ISTANBUL (Reuters) - A Turkish army helicopter was shot down by Syrian Kurdish YPG fighters near the north Syrian town of Afrin, President Tayyip Erdogan said on Saturday and the Turkish military said two soldiers on board the aircraft died.
YPG sources separately confirmed the downing of the helicopter.
"One of our helicopters was downed just recently," Erdogan said speaking to members of his AK Party (AKP) in Istanbul. "These things will happen, we are in a war... We might lose a helicopter, but they'll pay the price for this."
The Turkish military in a statement did not specify a reason for why the helicopter fell. It said two soldiers on board died and technical crews were investigating the crash.

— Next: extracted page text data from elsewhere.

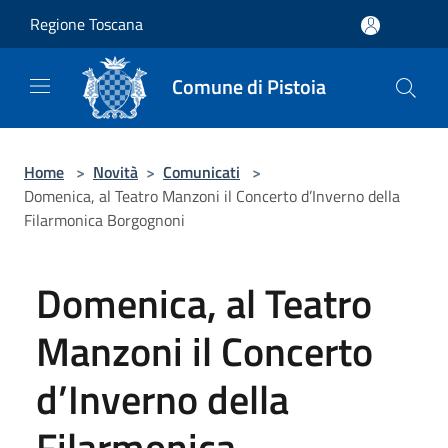
Salta al contenuto principale
Regione Toscana
Comune di Pistoia
Home
>
Novità
>
Comunicati
>
Domenica, al Teatro Manzoni il Concerto d’Inverno della
Filarmonica Borgognoni
Domenica, al Teatro
Manzoni il Concerto
d’Inverno della
Filarmonica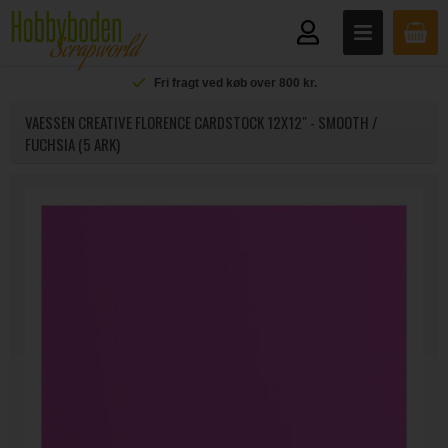
Fri fragt ved køb over 800 kr.
VAESSEN CREATIVE FLORENCE CARDSTOCK 12X12" - SMOOTH /
FUCHSIA (5 ARK)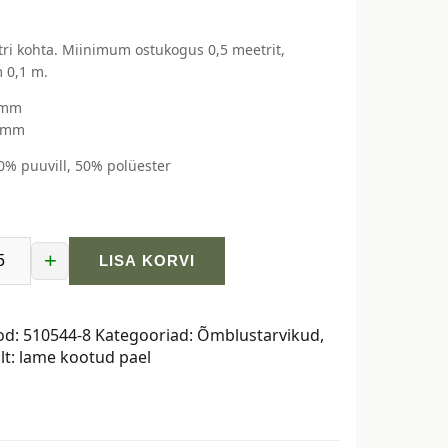
ri kohta. Miinimum ostukogus 0,5 meetrit,
 0,1 m.
 mm
2 mm
50% puuvill, 50% polüester
+
LISA KORVI
od:
510544-8
Kategooriad:
Õmblustarvikud
,
ilt:
lame kootud pael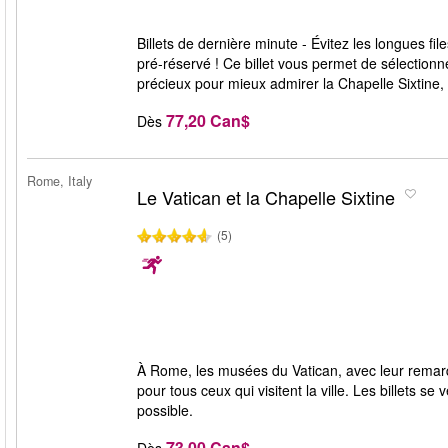
Billets de dernière minute - Évitez les longues f
pré-réservé ! Ce billet vous permet de sélectionn
précieux pour mieux admirer la Chapelle Sixtine,
77,20 Can$
Dès
Rome, Italy
Le Vatican et la Chapelle Sixtine
(5)
À Rome, les musées du Vatican, avec leur remarqu
pour tous ceux qui visitent la ville. Les billets 
possible.
73,00 Can$
Dès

The downed helicopter was the first officially confirmed loss of a Turkish aircraft over Syria since the start of the country's long-running civil war.
The Turkish military in other statements said a total of five soldiers were killed and nine wounded on Saturday in clashes with mainly Kurdish forces near Afrin. It said it had killed 26 militants.

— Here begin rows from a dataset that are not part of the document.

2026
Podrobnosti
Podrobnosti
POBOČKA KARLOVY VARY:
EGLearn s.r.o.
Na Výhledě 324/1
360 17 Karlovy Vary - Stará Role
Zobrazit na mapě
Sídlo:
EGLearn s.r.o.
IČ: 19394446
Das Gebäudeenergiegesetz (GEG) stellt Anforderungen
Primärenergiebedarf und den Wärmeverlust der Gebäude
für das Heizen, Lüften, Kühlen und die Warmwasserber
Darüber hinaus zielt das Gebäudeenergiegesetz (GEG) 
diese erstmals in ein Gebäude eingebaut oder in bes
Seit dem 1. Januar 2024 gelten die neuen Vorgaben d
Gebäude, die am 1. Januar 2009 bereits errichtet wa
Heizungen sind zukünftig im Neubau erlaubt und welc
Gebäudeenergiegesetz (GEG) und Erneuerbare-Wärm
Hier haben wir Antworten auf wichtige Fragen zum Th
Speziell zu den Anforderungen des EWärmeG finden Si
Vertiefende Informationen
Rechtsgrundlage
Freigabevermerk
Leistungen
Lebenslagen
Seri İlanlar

Ankara launched an air and ground offensive last month against Kurdish fighters in Syria's Afrin region on its border, opening a new front in the multi-sided Syrian war.
Separately, the Turkish military in a statement said on Friday that the construction of a fifth military post near Syria's northwestern region of Idlib had begun.

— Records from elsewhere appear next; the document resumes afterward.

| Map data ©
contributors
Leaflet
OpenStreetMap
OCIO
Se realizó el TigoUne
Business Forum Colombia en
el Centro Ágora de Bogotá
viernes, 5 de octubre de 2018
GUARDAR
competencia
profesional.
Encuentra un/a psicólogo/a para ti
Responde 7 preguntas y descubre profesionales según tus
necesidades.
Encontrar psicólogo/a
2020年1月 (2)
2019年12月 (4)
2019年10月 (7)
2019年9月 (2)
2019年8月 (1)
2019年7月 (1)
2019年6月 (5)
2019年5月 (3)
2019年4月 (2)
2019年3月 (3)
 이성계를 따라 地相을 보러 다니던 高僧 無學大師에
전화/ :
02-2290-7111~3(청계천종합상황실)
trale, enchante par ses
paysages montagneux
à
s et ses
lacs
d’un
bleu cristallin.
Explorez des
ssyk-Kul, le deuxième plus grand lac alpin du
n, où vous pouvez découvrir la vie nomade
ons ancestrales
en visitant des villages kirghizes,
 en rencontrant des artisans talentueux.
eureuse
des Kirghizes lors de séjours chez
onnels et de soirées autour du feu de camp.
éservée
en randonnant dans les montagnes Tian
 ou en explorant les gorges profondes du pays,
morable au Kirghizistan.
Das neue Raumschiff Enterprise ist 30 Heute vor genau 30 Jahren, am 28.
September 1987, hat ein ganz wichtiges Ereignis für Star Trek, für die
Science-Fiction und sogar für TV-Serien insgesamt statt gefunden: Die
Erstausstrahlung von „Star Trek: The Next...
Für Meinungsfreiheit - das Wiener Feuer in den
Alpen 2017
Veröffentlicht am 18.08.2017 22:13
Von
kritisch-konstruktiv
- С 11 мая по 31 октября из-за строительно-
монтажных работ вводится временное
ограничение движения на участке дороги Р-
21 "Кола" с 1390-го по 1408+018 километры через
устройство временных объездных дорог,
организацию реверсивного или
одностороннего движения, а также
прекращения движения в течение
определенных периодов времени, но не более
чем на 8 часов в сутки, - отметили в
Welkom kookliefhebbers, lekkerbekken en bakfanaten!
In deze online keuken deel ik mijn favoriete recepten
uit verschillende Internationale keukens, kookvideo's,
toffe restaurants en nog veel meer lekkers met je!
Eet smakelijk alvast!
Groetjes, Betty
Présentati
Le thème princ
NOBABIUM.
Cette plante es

Under the deal reached with Tehran and Moscow to try to reduce fighting between pro-government forces and mainly Islamist insurgents in the northwest Syria, Turkey agreed to set up 12 observation posts in Idlib and neighbouring provinces.
But the "de-escalation" in violence they were supposed to monitor has collapsed. In December, the Syrian army alongside Iranian-backed militias and heavy Russian air power launched a major offensive to take territory in Idlib province.
Idlib is one of the last main strongholds of rebels opposed to President Bashar al-Assad, who have been driven from most of their bastions in Syria since Russia joined the war on the side of Assad's government in 2015. Turkey has long been one of the main allies of the anti-Assad rebels.